(TASK OBJECTIVE) Filter the entries for lines with the word "Klassement".

[Saved data entries]
____
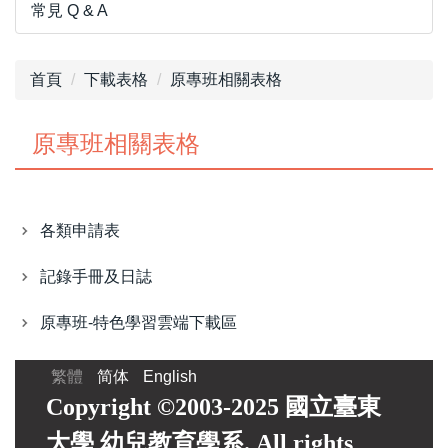
常見 Q & A
首頁
下載表格
原專班相關表格
原專班相關表格
各類申請表
記錄手冊及日誌
原專班-特色學習雲端下載區
繁體
简体
English
Copyright ©2003-2025 國立臺東
大學 幼兒教育學系. All rights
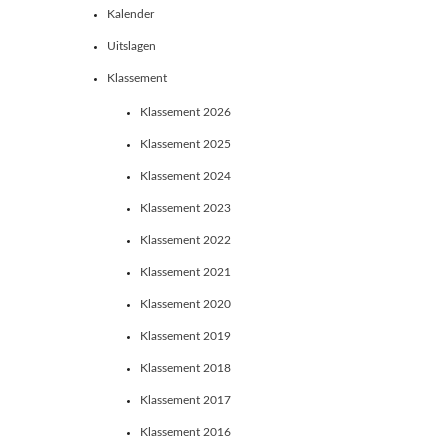
Kalender
Uitslagen
Klassement
Klassement 2026
Klassement 2025
Klassement 2024
Klassement 2023
Klassement 2022
Klassement 2021
Klassement 2020
Klassement 2019
Klassement 2018
Klassement 2017
Klassement 2016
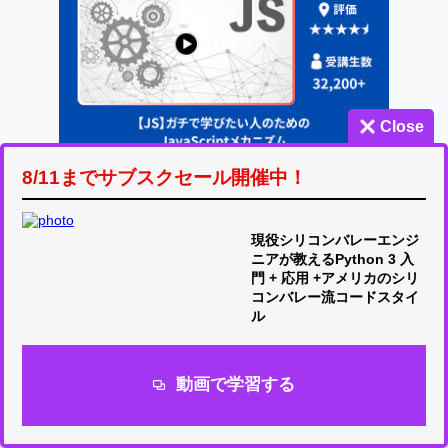
Close
8/11までサブスクセール開催中！
現役シリコンバレーエンジ
ニアが教えるPython 3 入
門 + 応用 +アメリカのシリ
コンバレー流コードスタイ
ル
動画で学習する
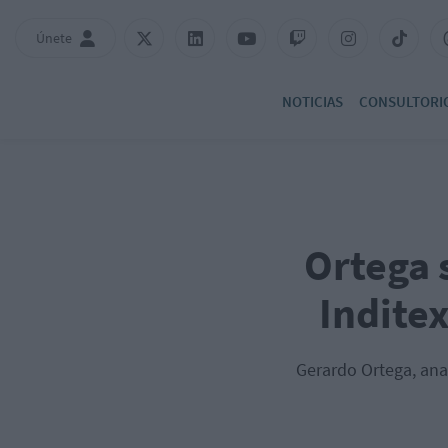
Únete
NOTICIAS
CONSULTORI
Ortega 
Inditex
Gerardo Ortega, ana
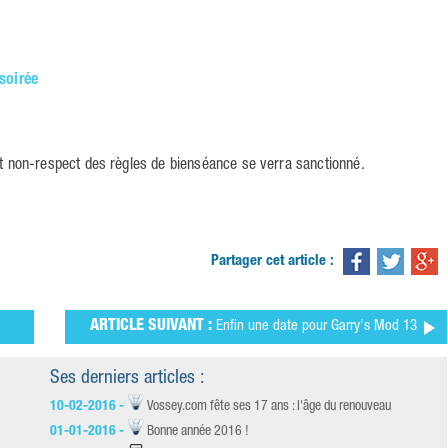
 soirée
ut non-respect des règles de bienséance se verra sanctionné.
Partager cet article :
ARTICLE SUIVANT :
Enfin une date pour Garry's Mod 13
Ses derniers articles :
10-02-2016 -
Vossey.com fête ses 17 ans : l'âge du renouveau
01-01-2016 -
Bonne année 2016 !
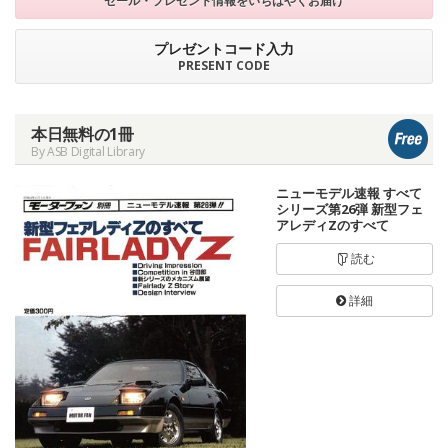
セール・プレゼント情報を
いちはやくお届け
プレゼントコード入力
PRESENT CODE
本日無料の1冊
By ASB Digital Library
ニューモデル速報 すべて
シリーズ第26弾 新型フェ
アレディZのすべて
読む
詳細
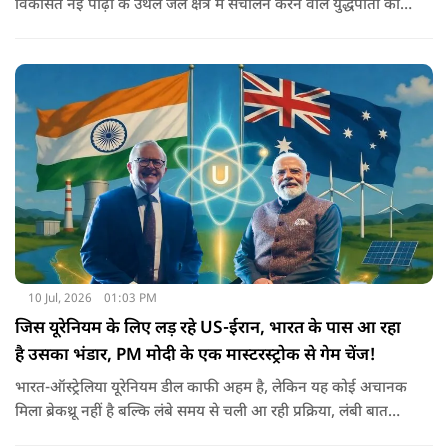
विकसित नई पीढ़ी के उथले जल क्षेत्र में संचालन करने वाले युद्धपोतों की
श्रृंखला में एक और महत्वपूर्ण उपलब्धि मिलेगी. यह पोत भारतीय नौसेना
की समुद्री सुरक्षा, तटीय रक्षा और आत्मनिर्भर रक्षा निर्माण की दिशा में एक
बड़ा कदम माना जा रहा है.
10 Jul, 2026
01:03 PM
जिस यूरेनियम के लिए लड़ रहे US-ईरान, भारत के पास आ रहा
है उसका भंडार, PM मोदी के एक मास्टरस्ट्रोक से गेम चेंज!
भारत-ऑस्ट्रेलिया यूरेनियम डील काफी अहम है, लेकिन यह कोई अचानक
मिला ब्रेकथ्रू नहीं है बल्कि लंबे समय से चली आ रही प्रक्रिया, लंबी बातचीत
और इंतजार का नतीजा है.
____
(EXERCISE ANSWER)
Klassement
Klassement 2026
Klassement 2025
Klassement 2024
Klassement 2023
Klassement 2022
Klassement 2021
Klassement 2020
Klassement 2019
Klassement 2018
Klassement 2017
Klassement 2016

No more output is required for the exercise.